#### Your objective
Your job is to write out each record exactly, leaving none out.

------ Data for this task ------

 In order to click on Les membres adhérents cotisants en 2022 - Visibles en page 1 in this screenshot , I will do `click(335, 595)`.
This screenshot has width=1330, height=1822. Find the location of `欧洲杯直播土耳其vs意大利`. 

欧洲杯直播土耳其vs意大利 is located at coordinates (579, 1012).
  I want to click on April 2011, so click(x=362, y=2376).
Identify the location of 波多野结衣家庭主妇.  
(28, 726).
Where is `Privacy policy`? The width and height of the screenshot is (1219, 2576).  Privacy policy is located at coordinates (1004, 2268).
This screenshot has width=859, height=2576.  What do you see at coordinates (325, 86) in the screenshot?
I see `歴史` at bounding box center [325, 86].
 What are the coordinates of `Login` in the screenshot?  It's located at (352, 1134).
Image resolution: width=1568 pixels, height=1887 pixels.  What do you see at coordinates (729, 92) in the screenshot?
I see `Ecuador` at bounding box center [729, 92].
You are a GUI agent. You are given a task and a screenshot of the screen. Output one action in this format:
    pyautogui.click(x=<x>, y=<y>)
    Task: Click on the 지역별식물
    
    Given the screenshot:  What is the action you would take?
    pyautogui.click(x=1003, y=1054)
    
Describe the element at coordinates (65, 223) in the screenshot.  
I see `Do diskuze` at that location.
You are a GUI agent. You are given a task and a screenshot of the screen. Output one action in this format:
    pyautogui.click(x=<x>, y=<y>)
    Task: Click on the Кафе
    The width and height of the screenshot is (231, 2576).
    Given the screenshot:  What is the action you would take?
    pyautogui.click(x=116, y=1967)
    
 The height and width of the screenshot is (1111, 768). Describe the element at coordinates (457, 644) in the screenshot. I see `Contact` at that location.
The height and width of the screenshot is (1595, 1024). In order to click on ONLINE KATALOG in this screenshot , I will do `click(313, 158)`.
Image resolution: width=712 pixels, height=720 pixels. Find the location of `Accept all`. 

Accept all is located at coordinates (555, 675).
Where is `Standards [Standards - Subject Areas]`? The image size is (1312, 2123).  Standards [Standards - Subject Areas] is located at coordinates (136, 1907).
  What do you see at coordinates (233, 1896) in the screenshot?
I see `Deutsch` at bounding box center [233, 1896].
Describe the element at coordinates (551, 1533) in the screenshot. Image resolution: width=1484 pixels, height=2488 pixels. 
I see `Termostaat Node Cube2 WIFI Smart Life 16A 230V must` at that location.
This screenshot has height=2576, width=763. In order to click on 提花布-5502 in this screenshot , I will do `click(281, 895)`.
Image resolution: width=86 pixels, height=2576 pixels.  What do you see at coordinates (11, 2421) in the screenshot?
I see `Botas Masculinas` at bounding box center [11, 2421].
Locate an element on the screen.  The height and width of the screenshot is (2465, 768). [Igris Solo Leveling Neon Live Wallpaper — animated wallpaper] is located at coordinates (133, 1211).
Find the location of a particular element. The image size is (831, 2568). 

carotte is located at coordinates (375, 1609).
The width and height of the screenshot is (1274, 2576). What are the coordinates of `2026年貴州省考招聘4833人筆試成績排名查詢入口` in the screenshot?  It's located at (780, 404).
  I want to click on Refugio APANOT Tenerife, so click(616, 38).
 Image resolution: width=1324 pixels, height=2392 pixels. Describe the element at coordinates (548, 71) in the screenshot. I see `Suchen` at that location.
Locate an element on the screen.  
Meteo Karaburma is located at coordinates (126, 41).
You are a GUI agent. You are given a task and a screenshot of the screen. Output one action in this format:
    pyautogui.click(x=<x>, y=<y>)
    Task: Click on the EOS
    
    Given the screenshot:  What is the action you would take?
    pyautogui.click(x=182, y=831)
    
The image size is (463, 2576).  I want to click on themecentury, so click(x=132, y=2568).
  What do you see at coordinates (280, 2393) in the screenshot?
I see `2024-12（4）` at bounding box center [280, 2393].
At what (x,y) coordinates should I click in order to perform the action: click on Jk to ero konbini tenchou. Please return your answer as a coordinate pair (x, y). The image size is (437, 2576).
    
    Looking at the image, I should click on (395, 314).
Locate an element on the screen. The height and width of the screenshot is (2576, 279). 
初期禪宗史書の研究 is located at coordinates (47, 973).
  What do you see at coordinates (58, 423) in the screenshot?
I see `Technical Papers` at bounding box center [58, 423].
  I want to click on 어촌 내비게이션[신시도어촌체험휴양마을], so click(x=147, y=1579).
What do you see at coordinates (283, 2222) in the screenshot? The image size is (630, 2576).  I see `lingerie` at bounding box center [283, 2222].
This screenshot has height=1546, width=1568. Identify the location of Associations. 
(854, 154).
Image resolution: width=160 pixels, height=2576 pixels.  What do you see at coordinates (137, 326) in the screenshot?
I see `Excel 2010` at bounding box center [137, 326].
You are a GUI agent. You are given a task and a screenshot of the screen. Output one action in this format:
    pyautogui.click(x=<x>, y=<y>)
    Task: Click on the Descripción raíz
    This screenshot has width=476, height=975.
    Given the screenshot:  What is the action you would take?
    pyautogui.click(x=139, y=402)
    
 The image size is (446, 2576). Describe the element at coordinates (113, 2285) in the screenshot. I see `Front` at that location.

------

#### Solution for this task
 In order to click on Les membres adhérents cotisants en 2022 - Visibles en page 1 in this screenshot , I will do `click(335, 595)`.
This screenshot has width=1330, height=1822. Find the location of `欧洲杯直播土耳其vs意大利`. 

欧洲杯直播土耳其vs意大利 is located at coordinates (579, 1012).
  I want to click on April 2011, so click(x=362, y=2376).
Identify the location of 波多野结衣家庭主妇.  
(28, 726).
Where is `Privacy policy`? The width and height of the screenshot is (1219, 2576).  Privacy policy is located at coordinates (1004, 2268).
This screenshot has width=859, height=2576.  What do you see at coordinates (325, 86) in the screenshot?
I see `歴史` at bounding box center [325, 86].
 What are the coordinates of `Login` in the screenshot?  It's located at (352, 1134).
Image resolution: width=1568 pixels, height=1887 pixels.  What do you see at coordinates (729, 92) in the screenshot?
I see `Ecuador` at bounding box center [729, 92].
You are a GUI agent. You are given a task and a screenshot of the screen. Output one action in this format:
    pyautogui.click(x=<x>, y=<y>)
    Task: Click on the 지역별식물
    
    Given the screenshot:  What is the action you would take?
    pyautogui.click(x=1003, y=1054)
    
Describe the element at coordinates (65, 223) in the screenshot.  
I see `Do diskuze` at that location.
You are a GUI agent. You are given a task and a screenshot of the screen. Output one action in this format:
    pyautogui.click(x=<x>, y=<y>)
    Task: Click on the Кафе
    The width and height of the screenshot is (231, 2576).
    Given the screenshot:  What is the action you would take?
    pyautogui.click(x=116, y=1967)
    
 The height and width of the screenshot is (1111, 768). Describe the element at coordinates (457, 644) in the screenshot. I see `Contact` at that location.
The height and width of the screenshot is (1595, 1024). In order to click on ONLINE KATALOG in this screenshot , I will do `click(313, 158)`.
Image resolution: width=712 pixels, height=720 pixels. Find the location of `Accept all`. 

Accept all is located at coordinates (555, 675).
Where is `Standards [Standards - Subject Areas]`? The image size is (1312, 2123).  Standards [Standards - Subject Areas] is located at coordinates (136, 1907).
  What do you see at coordinates (233, 1896) in the screenshot?
I see `Deutsch` at bounding box center [233, 1896].
Describe the element at coordinates (551, 1533) in the screenshot. Image resolution: width=1484 pixels, height=2488 pixels. 
I see `Termostaat Node Cube2 WIFI Smart Life 16A 230V must` at that location.
This screenshot has height=2576, width=763. In order to click on 提花布-5502 in this screenshot , I will do `click(281, 895)`.
Image resolution: width=86 pixels, height=2576 pixels.  What do you see at coordinates (11, 2421) in the screenshot?
I see `Botas Masculinas` at bounding box center [11, 2421].
Locate an element on the screen.  The height and width of the screenshot is (2465, 768). [Igris Solo Leveling Neon Live Wallpaper — animated wallpaper] is located at coordinates (133, 1211).
Find the location of a particular element. The image size is (831, 2568). 

carotte is located at coordinates (375, 1609).
The width and height of the screenshot is (1274, 2576). What are the coordinates of `2026年貴州省考招聘4833人筆試成績排名查詢入口` in the screenshot?  It's located at (780, 404).
  I want to click on Refugio APANOT Tenerife, so click(616, 38).
 Image resolution: width=1324 pixels, height=2392 pixels. Describe the element at coordinates (548, 71) in the screenshot. I see `Suchen` at that location.
Locate an element on the screen.  
Meteo Karaburma is located at coordinates (126, 41).
You are a GUI agent. You are given a task and a screenshot of the screen. Output one action in this format:
    pyautogui.click(x=<x>, y=<y>)
    Task: Click on the EOS
    
    Given the screenshot:  What is the action you would take?
    pyautogui.click(x=182, y=831)
    
The image size is (463, 2576).  I want to click on themecentury, so click(x=132, y=2568).
  What do you see at coordinates (280, 2393) in the screenshot?
I see `2024-12（4）` at bounding box center [280, 2393].
At what (x,y) coordinates should I click in order to perform the action: click on Jk to ero konbini tenchou. Please return your answer as a coordinate pair (x, y). The image size is (437, 2576).
    
    Looking at the image, I should click on (395, 314).
Locate an element on the screen. The height and width of the screenshot is (2576, 279). 
初期禪宗史書の研究 is located at coordinates (47, 973).
  What do you see at coordinates (58, 423) in the screenshot?
I see `Technical Papers` at bounding box center [58, 423].
  I want to click on 어촌 내비게이션[신시도어촌체험휴양마을], so click(x=147, y=1579).
What do you see at coordinates (283, 2222) in the screenshot? The image size is (630, 2576).  I see `lingerie` at bounding box center [283, 2222].
This screenshot has height=1546, width=1568. Identify the location of Associations. 
(854, 154).
Image resolution: width=160 pixels, height=2576 pixels.  What do you see at coordinates (137, 326) in the screenshot?
I see `Excel 2010` at bounding box center [137, 326].
You are a GUI agent. You are given a task and a screenshot of the screen. Output one action in this format:
    pyautogui.click(x=<x>, y=<y>)
    Task: Click on the Descripción raíz
    This screenshot has width=476, height=975.
    Given the screenshot:  What is the action you would take?
    pyautogui.click(x=139, y=402)
    
 The image size is (446, 2576). Describe the element at coordinates (113, 2285) in the screenshot. I see `Front` at that location.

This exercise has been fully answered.